For the past couple of months, I have been watching the political shenanigans in Wisconsin, Indiana, Ohio, Michigan, Maine and elsewhere with increasing disbelief, trying to figure out what has prompted such disdain for civility, democratic process and  individual rights.

In the latest bizarre twist from Wisconsin, the Governor and GOP leadership simply ignored an order of the federal court. The court had issued a stay of the law repealing collective bargaining rights, pending an evidentiary hearing on whether it had been passed in a manner consistent with the state’s open door law. The legislature could have abided by the order, or it could have held another vote, after proper notice.

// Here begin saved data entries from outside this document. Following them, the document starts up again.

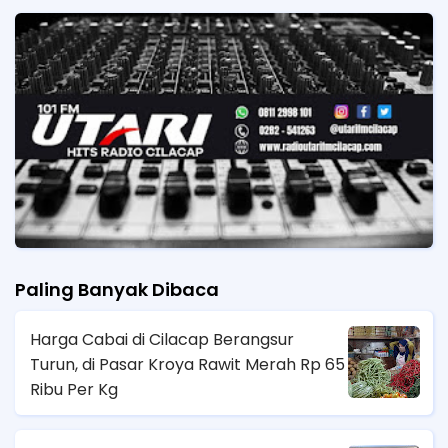
Paling Banyak Dibaca
Harga Cabai di Cilacap Berangsur
Turun, di Pasar Kroya Rawit Merah Rp 65
Ribu Per Kg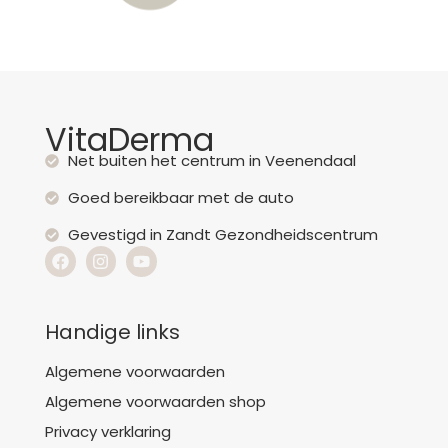
VitaDerma
Net buiten het centrum in Veenendaal
Goed bereikbaar met de auto
Gevestigd in Zandt Gezondheidscentrum
Handige links
Algemene voorwaarden
Algemene voorwaarden shop
Privacy verklaring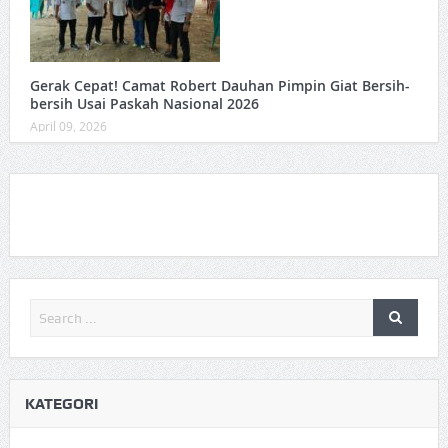
Gerak Cepat! Camat Robert Dauhan Pimpin Giat Bersih-
bersih Usai Paskah Nasional 2026
April 09, 2026
KATEGORI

Instead, those in charge decided to thumb their noses at a court order.

The belligerent and tone-deaf Governor of Maine unilaterally decided to erase a mural that he didn’t like. It was on the walls of the state’s Department of Labor, and portrayed the history of the labor movement.

In Michigan, the Governor has proposed–and the legislative majority has apparently approved–a bill that gives him unprecedented, nearly dictatorial powers of the sort not seen in the United States (probably because those powers appear to conflict with our constitutional system of checks and balances).

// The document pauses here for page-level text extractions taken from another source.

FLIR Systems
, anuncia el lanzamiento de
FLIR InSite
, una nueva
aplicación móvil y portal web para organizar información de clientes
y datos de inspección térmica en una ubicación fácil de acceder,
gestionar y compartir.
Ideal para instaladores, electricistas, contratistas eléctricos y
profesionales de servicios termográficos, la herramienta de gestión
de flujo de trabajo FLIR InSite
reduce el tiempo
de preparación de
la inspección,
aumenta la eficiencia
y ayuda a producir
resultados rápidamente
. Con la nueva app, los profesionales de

In Indiana, the Republicans who now control both houses have been indulging in some of the most vindictive lawmaking we’ve seen. (A former student of mine who has been lobbying this session recently characterized the chamber as “the Hatehouse.”)  They are busily passing measures to marginalize gays, harass immigrants, and make it difficult if not impossible for women to control their own reproduction. (During arguments over the imposition of a three-day waiting period before women can obtain an abortion, a woman legislator asked that an exception be added for cases of rape; the sponsor angrily responded that such an exception would be a ‘major loophole’ because women would all claim to have been raped! The proposed amendment was then voted down.)

I could go on and on, unfortunately. But the larger question is: what is going on? What explains this epidemic of bullying?

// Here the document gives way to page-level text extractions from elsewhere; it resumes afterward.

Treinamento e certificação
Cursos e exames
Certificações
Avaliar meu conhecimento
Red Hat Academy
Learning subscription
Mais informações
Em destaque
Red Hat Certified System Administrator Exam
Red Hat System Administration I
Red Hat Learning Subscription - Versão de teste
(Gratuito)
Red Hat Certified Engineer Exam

I don’t know if I can explain the “why” of all this, but I think I can characterize the “what.”

One of the goals of this nation’s founders was memorably related by John Adams, who explained that the Constitution was intended to establish a nation of “laws, not men.” We would have a country where the rule of law trumped the exercise of raw power. No one was to be above the law, and the purpose of the law was to limit the ability of those in power to abuse that power. What we are seeing is what happens when people elected to office behave like thugs, using their positions for personal and political aggrandizement rather than for the common good.

The people elected in 2010 talk a lot about the constitution, but their actions betray their absolute ignorance of its central purpose.